Disputa
em São Paulo mostra que tutela de padrinhos é dispensável
É
redutor atribuir o bom nível do debate entre Bruno Covas e Guilherme
Boulos ao fato de serem dois políticos moderados. O adjetivo é
impreciso para rotular dois políticos com características, trajetórias e propostas
tão distintas.
Além
do que, avaliar suas chances e seus projetos para São Paulo a partir de uma
palavra tão vaga não faz jus ao momento rico e importante que a improvável
eleição da pandemia acabou por provocar.
Covas é um político de centro. As circunstâncias dos diferentes momentos de sua carreira política – deputado, vice-prefeito, prefeito – mexeram esse ponteiro ora para a centro-esquerda, ora para a centro-direita.
Apostou,
quando assumiu a cadeira de prefeito, que, no embalo da eleição de Jair Bolsonaro e
do próprio João Doria,
enfrentaria um adversário da direita neste ano.
Vestiu
um figurino de social-democrata a partir dessa avaliação, e procurou se
distinguir do “Bolsodoria”, o personagem que seu correligionário vestiu em
2018, e rapidamente caiu em desuso depois da posse.
O
drama pessoal que viveu e a pandemia foram novas oportunidades para Covas
procurar mostrar personalidade dentro do PSDB paulista, resgatando a imagem do
avô, inclusive.
Muitos
imaginaram que, diante da ida ao segundo turno contra Boulos, um candidato de
esquerda, ele flertaria com o discurso de direita para atrair os bolsonaristas.
Houve, inclusive, ensaios dessa mutação no discurso logo após a posse, quando
ele classificou Boulos três ou quatro vezes de “radical” e fez uma exortação à
“lei e à ordem”.
Mas,
a partir desta segunda-feira, a ordem no comitê era manter o tom sereno, por
vezes gélido, que ele demonstrou no primeiro turno. Um gesto neste sentido foi
telefonar para Boulos para pedir desculpas por uma ofensa de um aliado.
E
o candidato do PSOL? Moderado ou radical? Ele mesmo refuta o primeiro adjetivo
e qualifica o segundo: gosta de dizer que é radicalmente diferente do PSDB em
doutrina social e econômica.
Mas
Boulos demonstra que mudou desde os primórdios de sua atuação à frente do MTST:
refinou conceitos, estudou a cidade, compreendeu a necessidade de construir
pontes para alcançar objetivos.
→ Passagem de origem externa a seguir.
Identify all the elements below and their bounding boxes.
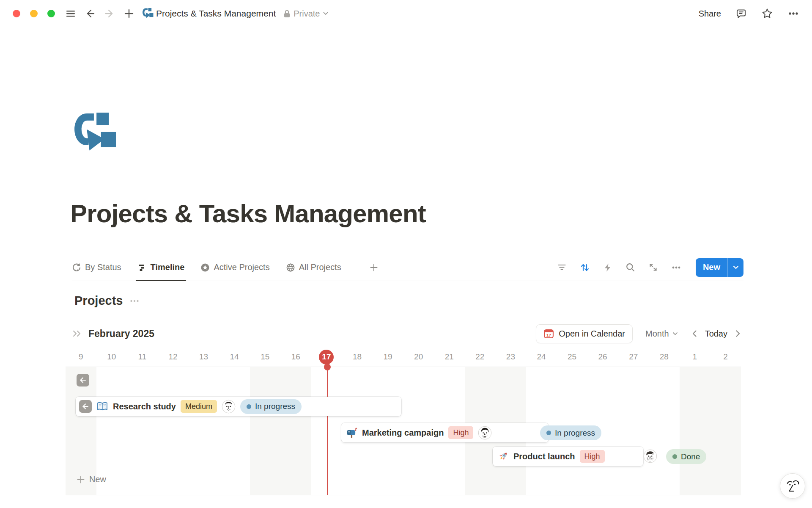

Isso nada tem de exótico: é o caminho natural
dos políticos e dos partidos quando enfrentam sucessivas eleições e amadurecem.
O
risco, para ambos, é serem tragados para as caricaturas deles mesmos e de seus
partidos por aliados mais interessados em usá-los como cavalos de Troia para os
próprios projetos que em contribuir com sua eleição.
Ambos
prescindiram de padrinhos no primeiro turno, por motivos distintos. No caso de
Covas, andar com Doria era ruim eleitoralmente, dada a rejeição do governador
na cidade.
Para
Boulos foi meio falta de opção. A candidatura de Jilmar Tatto impediu
Lula de apoiá-lo. Mas, na primeira hora, quando as urnas não saíam do 0,39%
apuradas, o cacique petista já tratou de pular em cima do palanque do candidato
do PSOL, avistando nele uma chance de reduzir o tamanho da derrota do PT.
Doria
também já ensaiou o discurso de que o resultado em São Paulo aponta para a
viabilidade da “frente ampla”, um papo lá para 2022 e que interessa só a ele.
Covas
e Boulos demonstrarão maturidade se recusarem a tutela de padrinhos. Uma
característica nacional desta eleição foi a renovação geracional mais
qualitativa, diferente da horda de youtubers de 2018.
Ambos têm um futuro político promissor pela frente se souberem entender o que seus partidos e seus campos políticos fizeram de errado para causar repulsa no eleitor. Isso tem menos a ver com conceitos como esquerda e direita, moderado ou radical, que com práticas políticas e de gestão e propostas para o País e a sociedade. Até aqui, a eleição de São Paulo é um alento nesse sentido.